[Opening Exercise data section]

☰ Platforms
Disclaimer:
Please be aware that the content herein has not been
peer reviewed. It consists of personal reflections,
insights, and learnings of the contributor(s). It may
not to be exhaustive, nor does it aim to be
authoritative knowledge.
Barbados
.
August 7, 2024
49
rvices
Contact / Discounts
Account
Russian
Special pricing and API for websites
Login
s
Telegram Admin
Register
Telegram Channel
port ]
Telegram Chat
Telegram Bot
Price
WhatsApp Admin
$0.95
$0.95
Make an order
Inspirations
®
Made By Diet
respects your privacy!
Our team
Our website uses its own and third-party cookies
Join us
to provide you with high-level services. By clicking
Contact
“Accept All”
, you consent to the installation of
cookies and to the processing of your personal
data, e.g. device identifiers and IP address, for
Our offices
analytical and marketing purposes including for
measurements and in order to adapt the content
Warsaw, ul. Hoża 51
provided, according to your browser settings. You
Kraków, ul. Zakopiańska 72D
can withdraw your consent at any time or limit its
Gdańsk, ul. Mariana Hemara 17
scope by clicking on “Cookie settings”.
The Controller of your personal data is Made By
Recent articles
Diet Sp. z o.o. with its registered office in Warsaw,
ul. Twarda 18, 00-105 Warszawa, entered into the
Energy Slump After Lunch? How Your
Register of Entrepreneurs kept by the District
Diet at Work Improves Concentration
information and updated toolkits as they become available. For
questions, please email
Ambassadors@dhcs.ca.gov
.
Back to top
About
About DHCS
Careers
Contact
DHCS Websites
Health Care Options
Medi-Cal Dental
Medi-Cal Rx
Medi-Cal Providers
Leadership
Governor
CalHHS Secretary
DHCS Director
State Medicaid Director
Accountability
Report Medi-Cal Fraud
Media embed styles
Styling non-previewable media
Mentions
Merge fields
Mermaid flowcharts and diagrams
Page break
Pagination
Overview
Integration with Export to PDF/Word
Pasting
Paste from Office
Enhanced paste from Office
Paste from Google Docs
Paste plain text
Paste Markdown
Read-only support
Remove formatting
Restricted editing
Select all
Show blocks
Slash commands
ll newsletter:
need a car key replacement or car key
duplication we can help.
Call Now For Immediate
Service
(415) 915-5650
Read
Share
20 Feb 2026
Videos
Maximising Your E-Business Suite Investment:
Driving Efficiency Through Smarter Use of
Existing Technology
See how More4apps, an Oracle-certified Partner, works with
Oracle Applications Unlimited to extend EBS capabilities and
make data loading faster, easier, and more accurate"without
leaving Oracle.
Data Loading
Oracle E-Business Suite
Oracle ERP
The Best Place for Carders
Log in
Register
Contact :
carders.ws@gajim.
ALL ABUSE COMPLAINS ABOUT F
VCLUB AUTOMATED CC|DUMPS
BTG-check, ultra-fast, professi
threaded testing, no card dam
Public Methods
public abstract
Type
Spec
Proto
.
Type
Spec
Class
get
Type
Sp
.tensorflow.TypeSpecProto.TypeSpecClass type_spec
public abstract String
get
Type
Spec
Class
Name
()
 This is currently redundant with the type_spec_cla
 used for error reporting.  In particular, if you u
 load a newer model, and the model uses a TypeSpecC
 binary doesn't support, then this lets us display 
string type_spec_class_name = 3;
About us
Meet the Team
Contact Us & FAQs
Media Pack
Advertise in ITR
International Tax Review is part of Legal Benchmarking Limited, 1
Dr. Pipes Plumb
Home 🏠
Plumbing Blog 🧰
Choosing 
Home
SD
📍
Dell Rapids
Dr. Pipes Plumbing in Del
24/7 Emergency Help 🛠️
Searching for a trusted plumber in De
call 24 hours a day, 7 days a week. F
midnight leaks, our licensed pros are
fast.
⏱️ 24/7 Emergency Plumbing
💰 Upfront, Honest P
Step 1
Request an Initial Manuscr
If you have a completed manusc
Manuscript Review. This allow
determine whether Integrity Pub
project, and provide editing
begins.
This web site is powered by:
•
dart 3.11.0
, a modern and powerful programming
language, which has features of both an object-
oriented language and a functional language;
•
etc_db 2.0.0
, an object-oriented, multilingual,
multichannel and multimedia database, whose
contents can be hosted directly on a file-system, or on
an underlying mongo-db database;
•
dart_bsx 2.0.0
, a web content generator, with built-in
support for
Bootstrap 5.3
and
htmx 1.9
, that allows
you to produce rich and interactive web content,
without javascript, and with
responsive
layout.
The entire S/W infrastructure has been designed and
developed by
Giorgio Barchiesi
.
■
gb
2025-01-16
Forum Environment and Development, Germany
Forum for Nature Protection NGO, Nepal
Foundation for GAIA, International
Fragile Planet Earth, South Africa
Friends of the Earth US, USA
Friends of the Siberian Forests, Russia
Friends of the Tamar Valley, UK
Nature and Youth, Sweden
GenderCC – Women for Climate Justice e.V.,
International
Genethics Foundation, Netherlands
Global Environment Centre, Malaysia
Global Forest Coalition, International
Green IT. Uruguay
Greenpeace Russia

[Closing Exercise data section]

### [What you have to do]
Search the data above for the string "Pipes" and return every line that has it.

### [Task solution]
Dr. Pipes Plumb
Dr. Pipes Plumbing in Del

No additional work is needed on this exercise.